Daha önce 14 yıl çalıştığım işimde şunu gördüm. Ekip eğer uyum içerisindeyse çok başarılı ve genellikle birinci ama ekip içerisinde tartışmalar büyükse genelde başarısız. Ekip bireylerin birbirini motive etmesinden daha büyük bir güç yok.
Ben her ikisini de deneyimledim. Birbiriyle gayet uyumlu (farklı karakterlerde olsa bile) bir ekiple her yıl Türkiye birincisi olurken, aynı şirkette ekibin büyümesiyle oluşan, yeni bireylerin katılımıyla var olan yeni ekiple Türkiye sonuncu oldum. Ben değil bahsettiğim tüm ekip olarak başarı ve başarısızlığı gördüm. Neydi farklı olan. Büyümüştük ve ekip içerisinde gruplaşmalar bu grupların arasında da büyük çatışmalar vardı. Bunların en başında ise grupları birbirine düşürmekten keyif alan, dedikodu yapan ve taraf tutan bir yönetici.
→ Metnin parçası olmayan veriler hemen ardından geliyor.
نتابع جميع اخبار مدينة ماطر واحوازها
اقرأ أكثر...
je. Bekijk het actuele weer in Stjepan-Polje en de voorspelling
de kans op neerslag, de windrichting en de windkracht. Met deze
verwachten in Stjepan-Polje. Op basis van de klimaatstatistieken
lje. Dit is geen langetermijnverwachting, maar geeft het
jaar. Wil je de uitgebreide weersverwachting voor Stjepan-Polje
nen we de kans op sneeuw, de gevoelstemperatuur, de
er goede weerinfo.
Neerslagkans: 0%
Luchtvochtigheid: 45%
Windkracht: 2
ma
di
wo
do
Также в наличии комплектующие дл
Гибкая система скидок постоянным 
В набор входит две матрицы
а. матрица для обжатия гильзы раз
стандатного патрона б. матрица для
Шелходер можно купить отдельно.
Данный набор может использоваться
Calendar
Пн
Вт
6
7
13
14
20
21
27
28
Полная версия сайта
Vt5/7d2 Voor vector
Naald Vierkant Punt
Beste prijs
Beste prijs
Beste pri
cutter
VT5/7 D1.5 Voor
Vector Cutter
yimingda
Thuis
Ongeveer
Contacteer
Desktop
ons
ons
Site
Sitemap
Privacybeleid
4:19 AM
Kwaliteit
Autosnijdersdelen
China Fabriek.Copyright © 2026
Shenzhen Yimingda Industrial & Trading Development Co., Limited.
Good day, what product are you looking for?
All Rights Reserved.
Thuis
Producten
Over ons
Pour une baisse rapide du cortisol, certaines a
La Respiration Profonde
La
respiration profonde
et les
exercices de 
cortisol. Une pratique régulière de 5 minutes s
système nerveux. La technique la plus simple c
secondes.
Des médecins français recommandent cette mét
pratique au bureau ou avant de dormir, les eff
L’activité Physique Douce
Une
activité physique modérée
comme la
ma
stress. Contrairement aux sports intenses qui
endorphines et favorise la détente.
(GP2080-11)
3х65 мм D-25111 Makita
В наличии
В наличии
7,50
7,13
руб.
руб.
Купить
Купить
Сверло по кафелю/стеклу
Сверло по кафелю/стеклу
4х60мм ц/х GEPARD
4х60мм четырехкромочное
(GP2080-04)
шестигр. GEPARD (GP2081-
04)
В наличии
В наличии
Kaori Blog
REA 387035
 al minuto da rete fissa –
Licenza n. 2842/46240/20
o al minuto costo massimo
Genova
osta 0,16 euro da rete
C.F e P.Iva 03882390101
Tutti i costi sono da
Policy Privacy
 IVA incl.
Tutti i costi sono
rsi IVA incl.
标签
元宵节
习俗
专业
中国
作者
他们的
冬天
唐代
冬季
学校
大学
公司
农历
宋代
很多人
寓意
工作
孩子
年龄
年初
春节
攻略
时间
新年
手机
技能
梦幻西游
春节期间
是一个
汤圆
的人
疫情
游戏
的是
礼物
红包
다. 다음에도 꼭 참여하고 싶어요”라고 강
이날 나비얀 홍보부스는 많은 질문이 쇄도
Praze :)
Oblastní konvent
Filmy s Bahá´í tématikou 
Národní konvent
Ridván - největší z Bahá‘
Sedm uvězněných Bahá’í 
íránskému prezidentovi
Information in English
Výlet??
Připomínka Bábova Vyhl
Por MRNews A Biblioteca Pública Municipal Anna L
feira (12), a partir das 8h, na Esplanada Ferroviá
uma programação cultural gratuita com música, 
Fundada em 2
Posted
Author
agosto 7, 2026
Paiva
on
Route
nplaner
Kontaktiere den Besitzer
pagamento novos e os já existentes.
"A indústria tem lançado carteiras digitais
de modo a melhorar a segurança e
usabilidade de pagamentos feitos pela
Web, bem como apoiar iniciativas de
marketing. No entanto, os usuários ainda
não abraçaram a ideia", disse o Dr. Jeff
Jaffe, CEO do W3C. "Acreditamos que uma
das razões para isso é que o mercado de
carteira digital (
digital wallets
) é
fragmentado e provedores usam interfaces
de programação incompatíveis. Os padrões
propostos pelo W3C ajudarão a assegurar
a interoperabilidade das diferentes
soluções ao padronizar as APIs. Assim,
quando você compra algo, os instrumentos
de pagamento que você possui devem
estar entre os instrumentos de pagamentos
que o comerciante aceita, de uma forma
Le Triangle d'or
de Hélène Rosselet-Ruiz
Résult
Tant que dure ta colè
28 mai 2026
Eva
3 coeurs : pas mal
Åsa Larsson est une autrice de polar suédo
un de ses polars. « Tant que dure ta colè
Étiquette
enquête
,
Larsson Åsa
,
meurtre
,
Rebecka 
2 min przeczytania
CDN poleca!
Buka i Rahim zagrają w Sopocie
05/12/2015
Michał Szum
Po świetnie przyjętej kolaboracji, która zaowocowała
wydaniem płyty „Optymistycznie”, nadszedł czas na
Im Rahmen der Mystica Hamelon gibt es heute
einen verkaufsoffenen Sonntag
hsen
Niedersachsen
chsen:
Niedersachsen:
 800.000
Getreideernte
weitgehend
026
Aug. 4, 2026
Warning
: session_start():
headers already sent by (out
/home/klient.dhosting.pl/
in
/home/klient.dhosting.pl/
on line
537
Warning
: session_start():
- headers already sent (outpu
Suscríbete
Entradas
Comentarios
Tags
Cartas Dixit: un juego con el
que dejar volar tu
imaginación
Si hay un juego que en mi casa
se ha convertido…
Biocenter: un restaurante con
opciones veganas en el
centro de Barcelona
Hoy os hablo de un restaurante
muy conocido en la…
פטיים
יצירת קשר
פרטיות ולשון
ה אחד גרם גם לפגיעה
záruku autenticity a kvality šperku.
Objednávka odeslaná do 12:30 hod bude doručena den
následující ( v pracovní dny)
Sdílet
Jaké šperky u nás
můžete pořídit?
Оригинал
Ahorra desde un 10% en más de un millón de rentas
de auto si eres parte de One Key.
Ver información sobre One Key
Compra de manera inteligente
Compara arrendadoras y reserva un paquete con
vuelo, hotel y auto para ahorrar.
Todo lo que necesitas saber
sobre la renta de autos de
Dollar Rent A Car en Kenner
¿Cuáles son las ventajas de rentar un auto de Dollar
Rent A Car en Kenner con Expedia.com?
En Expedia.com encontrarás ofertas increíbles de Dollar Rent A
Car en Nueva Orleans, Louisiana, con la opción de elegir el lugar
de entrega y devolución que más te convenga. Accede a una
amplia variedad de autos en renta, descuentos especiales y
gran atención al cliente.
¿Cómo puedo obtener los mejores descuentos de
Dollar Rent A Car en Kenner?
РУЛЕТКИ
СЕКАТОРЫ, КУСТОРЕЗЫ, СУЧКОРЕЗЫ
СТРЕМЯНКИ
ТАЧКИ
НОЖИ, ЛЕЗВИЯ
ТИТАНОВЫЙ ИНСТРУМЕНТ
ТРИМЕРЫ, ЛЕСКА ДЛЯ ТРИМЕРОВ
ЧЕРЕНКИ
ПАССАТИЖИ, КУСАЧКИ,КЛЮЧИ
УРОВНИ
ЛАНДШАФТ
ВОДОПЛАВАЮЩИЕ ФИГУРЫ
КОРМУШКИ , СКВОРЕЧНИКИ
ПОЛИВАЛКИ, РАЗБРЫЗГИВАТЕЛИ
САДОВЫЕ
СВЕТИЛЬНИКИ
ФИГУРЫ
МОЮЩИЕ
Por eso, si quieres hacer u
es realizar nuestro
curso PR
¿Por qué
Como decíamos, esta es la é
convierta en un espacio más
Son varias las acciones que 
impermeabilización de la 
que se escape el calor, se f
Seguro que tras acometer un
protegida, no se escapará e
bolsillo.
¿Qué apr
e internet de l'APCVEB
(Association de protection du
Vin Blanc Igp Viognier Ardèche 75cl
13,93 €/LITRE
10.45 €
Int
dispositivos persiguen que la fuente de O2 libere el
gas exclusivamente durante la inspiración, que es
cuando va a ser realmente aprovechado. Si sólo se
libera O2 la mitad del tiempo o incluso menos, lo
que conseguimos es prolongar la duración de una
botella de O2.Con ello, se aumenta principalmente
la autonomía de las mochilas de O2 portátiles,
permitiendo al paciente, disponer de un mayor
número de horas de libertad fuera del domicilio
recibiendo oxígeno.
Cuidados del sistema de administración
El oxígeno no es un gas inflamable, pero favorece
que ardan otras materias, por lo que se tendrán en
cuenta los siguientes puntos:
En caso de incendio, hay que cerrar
Bu nedenle başarı dış şartlara zaman zaman bağlı olsa da asıl başarıyı yaratan ekiptir. Bu durumu tecrübe etmiş biri olarak kitabi bilgilerin dışında söylüyorum. Kitaplarda yazanlar aman kardeşim sende hayal kuruyorsun ne ekibi ya ben iyi olsam da karşımdaki kötü dedirtebilirdi bana. O öyle değil işte. Ekip ruhunu kaybettiğinizde siz de kötü olmaya başlıyorsunuz.
Ey ekip ruhu geldiysen kapıya üç defa tıkla.